Engineering at Care.com

May 30 · 9min


In my next role post-IrisVR, I was looking for similar tech-stack environment: Golang, AWS, Kafka, gRPC, protobufs, microservices, event-driven, etc.

Care.com had that technology, but it also had more process, more infrastructure, more documentation, more everything — due to its 200+ engineers. The platform team there was excellent. They built and maintained the template that all Go microservices and lambdas ran on; a big win in terms of standardization. They also provided CDK SDKs each team could use to deploy their own infrastructure — S3 buckets, Lambdas, Kafka topics, etc.

I learned a lot from more senior engineers. Little things, like how to write table-driven unit tests using nothing but the standard library, when/where to declare an interface, etc. But also more important things: habits like “stop starting, start stopping”, agreeing on a good definition of done, awareness about over-engineering (KISS), etc.

Here are some of my highlights there:

Win 1: Soft Skills, Code Quality, and Docs

The Problem: People want to learn about your domain, architecture, patterns, practices, etc.

The solution is to teach them.

A lot of this is kind of grunt work. You definitely won’t get promoted for it, but the little things lead to better experiences for others (and yourself) down the road. The rationale is kind of like why you comment your code partly out of self-interest: because in six months when you come back you’ll thank yourself. The same applies for mentoring: by verbally explaining, writing about, or visually documenting something, you come to understand it to a greater degree. That said, I probably over-relied on ad-hoc visual documentation in Slack responses and maybe didn’t give enough TLC to Confluence. Maybe I preferred READMEs over Confluence? Maybe I thought the docs were too messy? Maybe I didn’t have the time?

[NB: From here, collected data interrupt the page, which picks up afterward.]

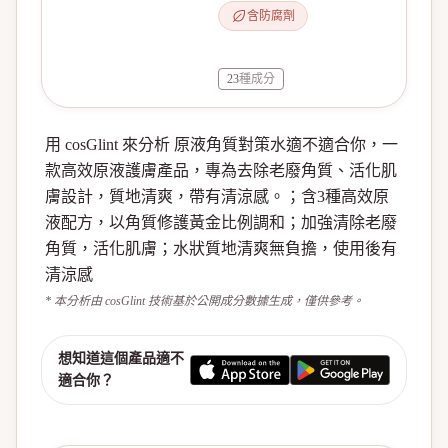
含防腐劑
23
種成分
用 cosGlint 來分析 原液角質對策水適不適合你，一
款高效原液護膚產品，專為去除老廢角質、活化肌
膚設計，質地清爽，帶有清涼感。；含3種高效原
液配方，以角質修護黃金比例調和；加強清除老廢
角質，活化肌膚；水狀質地清爽無負擔，使用後有
清涼感
* 本分析由 cosGlint 技術基於公開成分數據生成，僅供參考。
想知道這個產品適不
適合你？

It’s tedious, not a lot of the recognizable kind of impact. It’s unclear what kind of impact we get from improving the readability of a function, or boosting unit test coverage. It definitely can’t hurt! Code quality is good to think about, but it can turn into yak-shaving pretty quickly.

Win 2: Senior-Care Ingestion

The Problem: Our ingestion pipeline needs to be extensible to different business verticals.

When I arrived, our ingestion pipeline for provider profiles had been built out for child-care centers.

To onboard new senior-care facilities, all we had to do was update our Protocol Buffer (proto) model.

We had to account for new kinds of properties that didn’t normally exist in the context of child-care:

  • Does the facility offer memory care? Or assisted living care? Or continuing care?
  • What kind of bedroom capacities do they support? Do they have central AC?
  • Is there a 24/7 nurse on-site?
  • Is gluten-free food available?

The main debate was whether these new fields would be explicitly modeled in our proto, or stored as an arbitrary string-to-string map. I was a strong proponent for explicit modeling. It would be a win in terms of clarity and self-documentation, and would pay dividends down the road. The biggest counter-argument was related to the fact that the proto would have to be updated in a few services whenever the schema did evolve.

Protobufs are backwards-compatible. Adding new fields is fine. If we did happen to prematurely ingest a document using an old version of the protobuf, and therefore couldn’t deserialize some fields yet, Kafka allowed us to replay messages whenever we wanted. In other words, this edge case was something we humans could solve with process, and we didn’t need to engineer around it.

Win 3: Improved search experience

The Problem: Users want better search result sorting.

If there’s several day-care centers in your postal code, you want search results to come back with “the best” on top.

“Best” in this case was determined the Data Science team, using a number of factors related to a provider, all of which formed a score which my team received in the form of daily CSV uploads to an S3 bucket.

I was responsible for implementing the AWS Lambda logic you see in the diagram. It would get alerted whenever new scores came in, parse the CSV file, and write messages to a Kafka topic.

From there, The Ingester would pick up the scores and upsert them into provider documents in Elasticsearch. At search time, the score field would be the primary sort key.

There was more complexity beyond that, but you get the picture.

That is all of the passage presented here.